The books Visagismo: harmonia e estética and Visagismo Integrado: identidade, estilo e beleza (Ed. Senac SP, 2009) are still the only ones in the world that approach Visagismo this way. They establish the bases of individualization of personal image according to personality, lifestyle, social position, and physical characteristics. It explains how visual language works, how to understand what an image expresses and how to identify a person's physical characteristics. The second book also explains how to interpret what lines, shapes and colours express and how to conduct a consultancy to establish what the client wishes to express.
These books form the basis of all the superior courses in Visagism that have appeared since 2007 in Brazil and have been used in hundreds of TCCs of students in the institutions. Philip Hallawell Visagism has also been the subject of post-graduate monographs in various areas, such as Dr. Luciana Macedo's application of Philip Hallawell Visagism in Cosmiatry.
In 2017, Dr. Patrícia Alencar conducted scientific research in the area of Behavioural Psychology, with more than one thousand people, using Philip Hallawell Visagism, which the Institute of Psychology and the Hospital das Clínicas of the University of São Paulo and the Ministry of Health of Brazil accepted as the scientific basis of the research. It proved that people react in a standardised way to images of people.

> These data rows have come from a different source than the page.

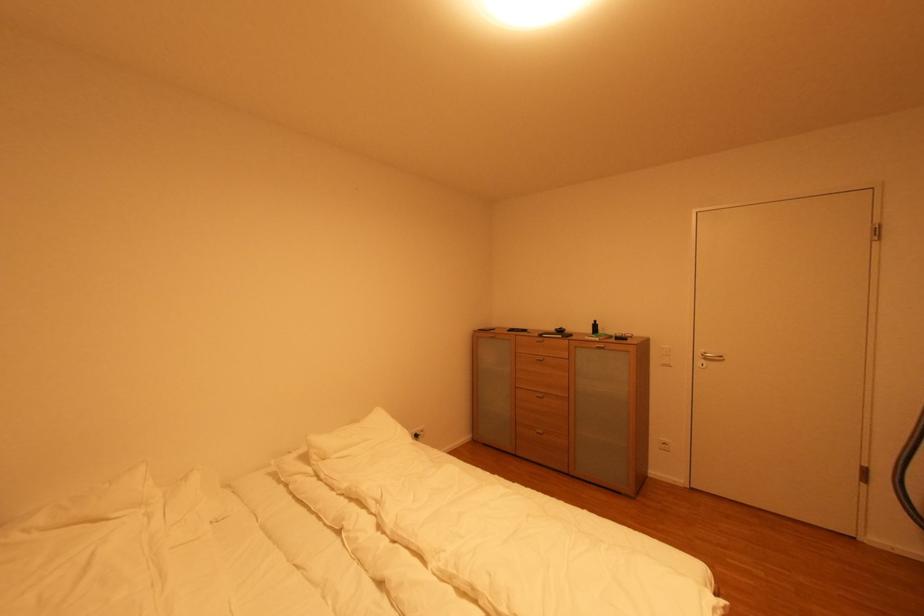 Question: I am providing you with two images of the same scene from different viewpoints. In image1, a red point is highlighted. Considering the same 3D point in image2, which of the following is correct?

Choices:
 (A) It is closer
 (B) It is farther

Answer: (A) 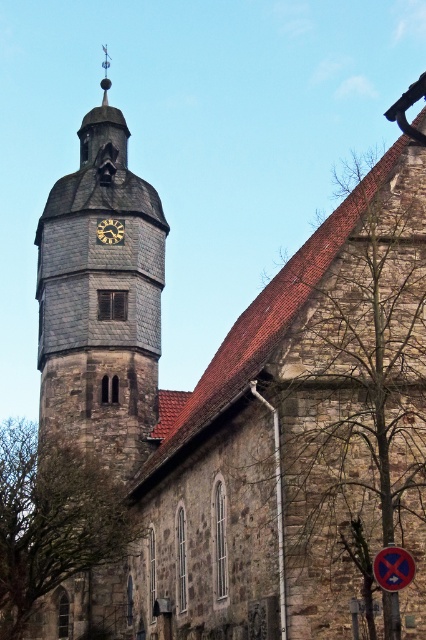 Question: Which of the following is the farthest from the observer?

Choices:
 (A) (109, 225)
 (B) (106, 81)
 (C) (60, 394)

Answer: (B)

Question: Is matte gray clock at center behind shiny metal spire at upper center?

Choices:
 (A) yes
 (B) no

Answer: (B)

Question: Does stone clock tower at center appear on the left side of matte gray clock at center?

Choices:
 (A) no
 (B) yes

Answer: (B)

Question: Estimate the real-world distances between objects in this image. Which object is farther from the shiny metal spire at upper center?

Choices:
 (A) matte gray clock at center
 (B) metallic reflective sign at center

Answer: (B)

Question: Is stone clock tower at center to the left of shiny metal spire at upper center from the viewer's perspective?

Choices:
 (A) yes
 (B) no

Answer: (B)

Question: Which of the following is the closest to the observer?

Choices:
 (A) matte gray clock at center
 (B) shiny metal spire at upper center
 (C) stone clock tower at center
 (D) metallic reflective sign at center

Answer: (D) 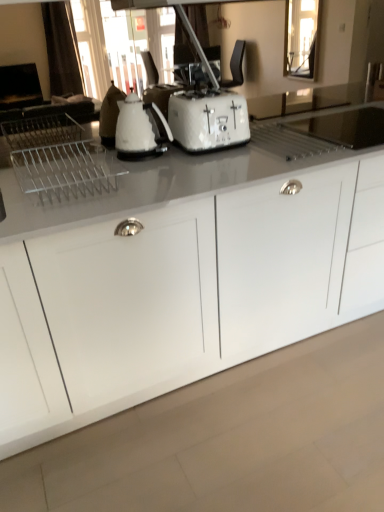 Question: Is the position of white glossy kettle at center less distant than that of white glossy cabinet at center?

Choices:
 (A) yes
 (B) no

Answer: (B)

Question: Is white glossy kettle at center facing towards white glossy cabinet at center?

Choices:
 (A) yes
 (B) no

Answer: (B)

Question: Is white glossy kettle at center to the left of white glossy cabinet at center from the viewer's perspective?

Choices:
 (A) no
 (B) yes

Answer: (B)

Question: From the image's perspective, is white glossy kettle at center above white glossy cabinet at center?

Choices:
 (A) no
 (B) yes

Answer: (B)

Question: Can you confirm if white glossy kettle at center is thinner than white glossy cabinet at center?

Choices:
 (A) yes
 (B) no

Answer: (A)

Question: Does point (34, 437) appear closer or farther from the camera than point (173, 104)?

Choices:
 (A) farther
 (B) closer

Answer: (B)

Question: In terms of height, does white glossy cabinet at center look taller or shorter compared to white textured toaster at center?

Choices:
 (A) short
 (B) tall

Answer: (B)

Question: Is white glossy cabinet at center in front of or behind white textured toaster at center in the image?

Choices:
 (A) behind
 (B) front

Answer: (B)

Question: From the image's perspective, is white glossy cabinet at center located above or below white textured toaster at center?

Choices:
 (A) above
 (B) below

Answer: (B)

Question: Do you think white textured toaster at center is within white glossy cabinet at center, or outside of it?

Choices:
 (A) inside
 (B) outside

Answer: (B)

Question: From their relative heights in the image, would you say white textured toaster at center is taller or shorter than white glossy cabinet at center?

Choices:
 (A) tall
 (B) short

Answer: (B)

Question: From a real-world perspective, is white textured toaster at center physically located above or below white glossy cabinet at center?

Choices:
 (A) above
 (B) below

Answer: (A)

Question: Would you say white textured toaster at center is to the left or to the right of white glossy cabinet at center in the picture?

Choices:
 (A) left
 (B) right

Answer: (A)

Question: In the image, is white glossy cabinet at center on the left side or the right side of white glossy kettle at center?

Choices:
 (A) left
 (B) right

Answer: (B)

Question: In terms of size, does white glossy cabinet at center appear bigger or smaller than white glossy kettle at center?

Choices:
 (A) big
 (B) small

Answer: (A) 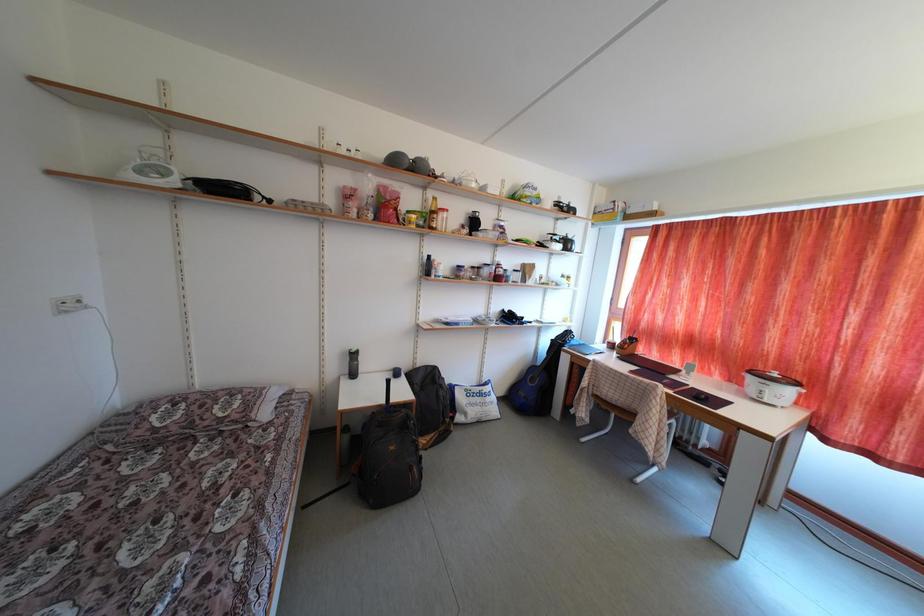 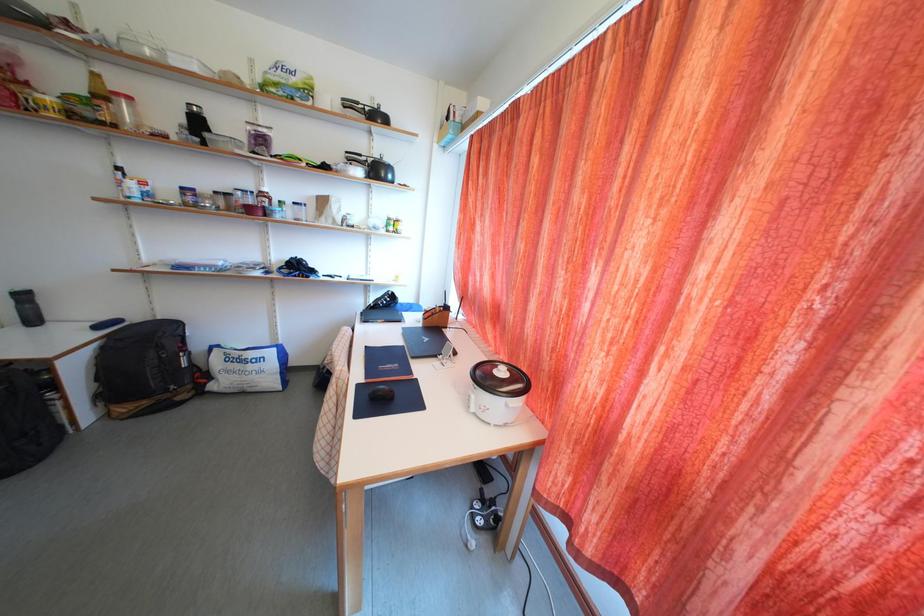 Question: The images are taken continuously from a first-person perspective. In which direction are you moving?

Choices:
 (A) Left
 (B) Right
 (C) Forward
 (D) Backward

Answer: (B) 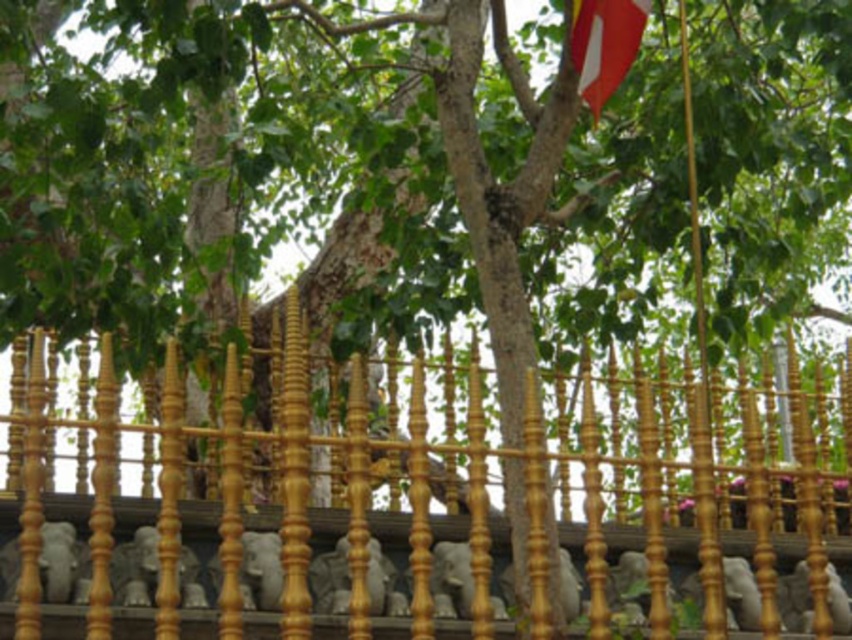 Is gold polished fence at center bigger than red fabric flag at upper right?

Yes, gold polished fence at center is bigger than red fabric flag at upper right.

Find the location of a particular element. The image size is (852, 640). gold polished fence at center is located at coordinates (415, 493). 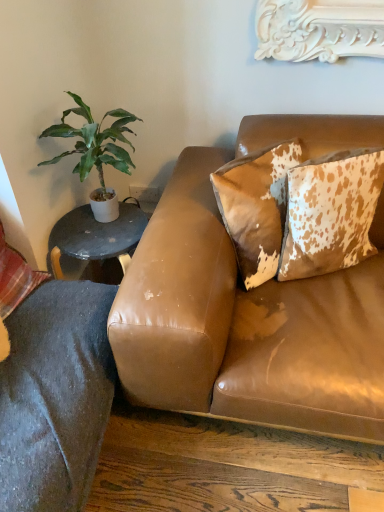 The width and height of the screenshot is (384, 512). Describe the element at coordinates (15, 277) in the screenshot. I see `plaid fabric pillow at lower left, which is the 3th pillow from right to left` at that location.

This screenshot has height=512, width=384. In order to click on cowhide pillow at upper right, the 1th pillow when ordered from right to left in this screenshot , I will do `click(330, 212)`.

In order to face brown leather couch at upper right, should I rotate leftwards or rightwards?

Turn right by 13.602 degrees to look at brown leather couch at upper right.

What are the coordinates of `plaid fabric pillow at lower left, which is counted as the first pillow, starting from the left` in the screenshot? It's located at (15, 277).

Is brown textured pillow at upper right, which appears as the 2th pillow when viewed from the left, in contact with green leafy plant at left?

No, brown textured pillow at upper right, which appears as the 2th pillow when viewed from the left, is not with green leafy plant at left.

From a real-world perspective, who is located higher, brown textured pillow at upper right, which appears as the 2th pillow when viewed from the left, or green leafy plant at left?

In real-world perspective, green leafy plant at left is above.

Is the depth of brown textured pillow at upper right, which appears as the 2th pillow when viewed from the left, less than that of green leafy plant at left?

That is True.

Does brown textured pillow at upper right, which is counted as the second pillow, starting from the right, have a larger size compared to green leafy plant at left?

Actually, brown textured pillow at upper right, which is counted as the second pillow, starting from the right, might be smaller than green leafy plant at left.

Between brown leather couch at upper right and brown textured pillow at upper right, which appears as the 2th pillow when viewed from the left, which one has smaller size?

brown textured pillow at upper right, which appears as the 2th pillow when viewed from the left, is smaller.

Does brown leather couch at upper right come behind brown textured pillow at upper right, which appears as the 2th pillow when viewed from the left?

No, brown leather couch at upper right is closer to the viewer.

Based on the photo, from their relative heights in the image, would you say brown leather couch at upper right is taller or shorter than brown textured pillow at upper right, which is counted as the second pillow, starting from the right?

Clearly, brown leather couch at upper right is taller compared to brown textured pillow at upper right, which is counted as the second pillow, starting from the right.

Locate an element on the screen. This screenshot has width=384, height=512. the 1st pillow to the left of the brown leather couch at upper right, counting from the anchor's position is located at coordinates (256, 207).

Considering the sizes of objects cowhide pillow at upper right, the 1th pillow when ordered from right to left, and brown leather couch at upper right in the image provided, who is bigger, cowhide pillow at upper right, the 1th pillow when ordered from right to left, or brown leather couch at upper right?

With larger size is brown leather couch at upper right.

Is brown leather couch at upper right at the back of cowhide pillow at upper right, the 1th pillow when ordered from right to left?

Yes, cowhide pillow at upper right, the 1th pillow when ordered from right to left, is facing away from brown leather couch at upper right.

Does cowhide pillow at upper right, the 1th pillow when ordered from right to left, have a lesser width compared to brown leather couch at upper right?

Yes.

From a real-world perspective, is cowhide pillow at upper right, the 1th pillow when ordered from right to left, over brown leather couch at upper right?

Yes, from a real-world perspective, cowhide pillow at upper right, the 1th pillow when ordered from right to left, is over brown leather couch at upper right

Is brown leather couch at upper right positioned with its back to green leafy plant at left?

No, brown leather couch at upper right is not facing away from green leafy plant at left.

Looking at this image, is brown leather couch at upper right wider or thinner than green leafy plant at left?

brown leather couch at upper right is wider than green leafy plant at left.

Considering the sizes of objects brown leather couch at upper right and green leafy plant at left in the image provided, who is smaller, brown leather couch at upper right or green leafy plant at left?

With smaller size is green leafy plant at left.

Find the location of a particular element. studio couch on the right of the green leafy plant at left is located at coordinates (246, 324).

Who is smaller, brown leather couch at upper right or cowhide pillow at upper right, the 1th pillow when ordered from right to left?

With smaller size is cowhide pillow at upper right, the 1th pillow when ordered from right to left.

Is brown leather couch at upper right facing away from cowhide pillow at upper right, marked as the 3th pillow in a left-to-right arrangement?

That's right, brown leather couch at upper right is facing away from cowhide pillow at upper right, marked as the 3th pillow in a left-to-right arrangement.

From a real-world perspective, which is physically below, brown leather couch at upper right or cowhide pillow at upper right, the 1th pillow when ordered from right to left?

brown leather couch at upper right.

Which object is closer to the camera taking this photo, brown leather couch at upper right or cowhide pillow at upper right, marked as the 3th pillow in a left-to-right arrangement?

Positioned in front is brown leather couch at upper right.

From the image's perspective, is brown textured pillow at upper right, which appears as the 2th pillow when viewed from the left, located above or below plaid fabric pillow at lower left, which is counted as the first pillow, starting from the left?

Based on their image positions, brown textured pillow at upper right, which appears as the 2th pillow when viewed from the left, is located above plaid fabric pillow at lower left, which is counted as the first pillow, starting from the left.

From a real-world perspective, is brown textured pillow at upper right, which is counted as the second pillow, starting from the right, under plaid fabric pillow at lower left, which is counted as the first pillow, starting from the left?

No.

In terms of height, does brown textured pillow at upper right, which is counted as the second pillow, starting from the right, look taller or shorter compared to plaid fabric pillow at lower left, which is counted as the first pillow, starting from the left?

Considering their sizes, brown textured pillow at upper right, which is counted as the second pillow, starting from the right, has less height than plaid fabric pillow at lower left, which is counted as the first pillow, starting from the left.

Considering the positions of objects brown textured pillow at upper right, which appears as the 2th pillow when viewed from the left, and plaid fabric pillow at lower left, which is the 3th pillow from right to left, in the image provided, who is behind, brown textured pillow at upper right, which appears as the 2th pillow when viewed from the left, or plaid fabric pillow at lower left, which is the 3th pillow from right to left,?

brown textured pillow at upper right, which appears as the 2th pillow when viewed from the left, is behind.

Does point (115, 157) come closer to viewer compared to point (19, 282)?

No, it is behind (19, 282).

From the image's perspective, is green leafy plant at left below plaid fabric pillow at lower left, which is the 3th pillow from right to left?

No.

Does green leafy plant at left have a lesser height compared to plaid fabric pillow at lower left, which is counted as the first pillow, starting from the left?

In fact, green leafy plant at left may be taller than plaid fabric pillow at lower left, which is counted as the first pillow, starting from the left.

How many degrees apart are the facing directions of green leafy plant at left and plaid fabric pillow at lower left, which is counted as the first pillow, starting from the left?

The angle between the facing direction of green leafy plant at left and the facing direction of plaid fabric pillow at lower left, which is counted as the first pillow, starting from the left, is 66 degrees.

You are a GUI agent. You are given a task and a screenshot of the screen. Output one action in this format:
    pyautogui.click(x=<x>, y=<y>)
    Task: Click on the houseplant above the brown textured pillow at upper right, which is counted as the second pillow, starting from the right (from a real-world perspective)
    This screenshot has height=512, width=384.
    Given the screenshot: What is the action you would take?
    pyautogui.click(x=96, y=151)

The width and height of the screenshot is (384, 512). Find the location of `the 1st pillow counting from the left side of the brown leather couch at upper right`. the 1st pillow counting from the left side of the brown leather couch at upper right is located at coordinates (256, 207).

Which object lies nearer to the anchor point brown textured pillow at upper right, which appears as the 2th pillow when viewed from the left, green leafy plant at left or plaid fabric pillow at lower left, which is counted as the first pillow, starting from the left?

The object closer to brown textured pillow at upper right, which appears as the 2th pillow when viewed from the left, is green leafy plant at left.

Which object lies further to the anchor point brown leather couch at upper right, green leafy plant at left or cowhide pillow at upper right, marked as the 3th pillow in a left-to-right arrangement?

green leafy plant at left is positioned further to the anchor brown leather couch at upper right.

Estimate the real-world distances between objects in this image. Which object is further from plaid fabric pillow at lower left, which is counted as the first pillow, starting from the left, green leafy plant at left or brown textured pillow at upper right, which is counted as the second pillow, starting from the right?

Among the two, brown textured pillow at upper right, which is counted as the second pillow, starting from the right, is located further to plaid fabric pillow at lower left, which is counted as the first pillow, starting from the left.

When comparing their distances from brown textured pillow at upper right, which appears as the 2th pillow when viewed from the left, does cowhide pillow at upper right, marked as the 3th pillow in a left-to-right arrangement, or brown leather couch at upper right seem closer?

The object closer to brown textured pillow at upper right, which appears as the 2th pillow when viewed from the left, is cowhide pillow at upper right, marked as the 3th pillow in a left-to-right arrangement.

Which object lies further to the anchor point brown textured pillow at upper right, which appears as the 2th pillow when viewed from the left, green leafy plant at left or cowhide pillow at upper right, the 1th pillow when ordered from right to left?

green leafy plant at left lies further to brown textured pillow at upper right, which appears as the 2th pillow when viewed from the left, than the other object.

Looking at the image, which one is located further to cowhide pillow at upper right, marked as the 3th pillow in a left-to-right arrangement, brown textured pillow at upper right, which is counted as the second pillow, starting from the right, or green leafy plant at left?

green leafy plant at left is positioned further to the anchor cowhide pillow at upper right, marked as the 3th pillow in a left-to-right arrangement.

Which object lies further to the anchor point green leafy plant at left, brown textured pillow at upper right, which is counted as the second pillow, starting from the right, or brown leather couch at upper right?

Based on the image, brown leather couch at upper right appears to be further to green leafy plant at left.

Estimate the real-world distances between objects in this image. Which object is further from brown leather couch at upper right, plaid fabric pillow at lower left, which is the 3th pillow from right to left, or green leafy plant at left?

plaid fabric pillow at lower left, which is the 3th pillow from right to left.

You are a GUI agent. You are given a task and a screenshot of the screen. Output one action in this format:
    pyautogui.click(x=<x>, y=<y>)
    Task: Click on the pillow located between plaid fabric pillow at lower left, which is counted as the first pillow, starting from the left, and brown leather couch at upper right in the left-right direction
    
    Given the screenshot: What is the action you would take?
    pyautogui.click(x=256, y=207)

Identify the location of houseplant between plaid fabric pillow at lower left, which is the 3th pillow from right to left, and brown leather couch at upper right. Image resolution: width=384 pixels, height=512 pixels. (96, 151).

Find the location of a particular element. The height and width of the screenshot is (512, 384). houseplant between plaid fabric pillow at lower left, which is the 3th pillow from right to left, and cowhide pillow at upper right, marked as the 3th pillow in a left-to-right arrangement, from left to right is located at coordinates (96, 151).

Find the location of a particular element. studio couch between plaid fabric pillow at lower left, which is the 3th pillow from right to left, and cowhide pillow at upper right, the 1th pillow when ordered from right to left, in the horizontal direction is located at coordinates (246, 324).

This method was created from the association of knowledge from four scientific study areas: visual language, psychology, cognitive science, and anthropology. In the area of psychology, it includes the theory of archetypal symbols, by psychologist Carl Jung, studies on identity, personality and temperament, and techniques of induction to reflection and creation of concepts, developed to stimulate creativity. The identification of archetypal symbols in the structures of the personal image - in the face of the features and the shape of the hair and in the lines which make up the features of the face and the hair - allows one to make a reading of what the personal image as a whole expresses and what the face reveals of the temperament. Works in the area of cognitive science, seen in the light of this perception, indicate that images provoke emotional reactions before they can be rationally analysed, which explains why personal image has so much influence on self-esteem, behaviour, psychological and emotional state and on relationships with other people.
The visagista, who works with my method, uses this reading to consult and help his client to establish an intention for his image.
Professionals from various areas can use this method and apply visagism in their work. This already happens in aesthetic dentistry, aesthetic medicine, fashion, interior design and architecture, work psychology and team management.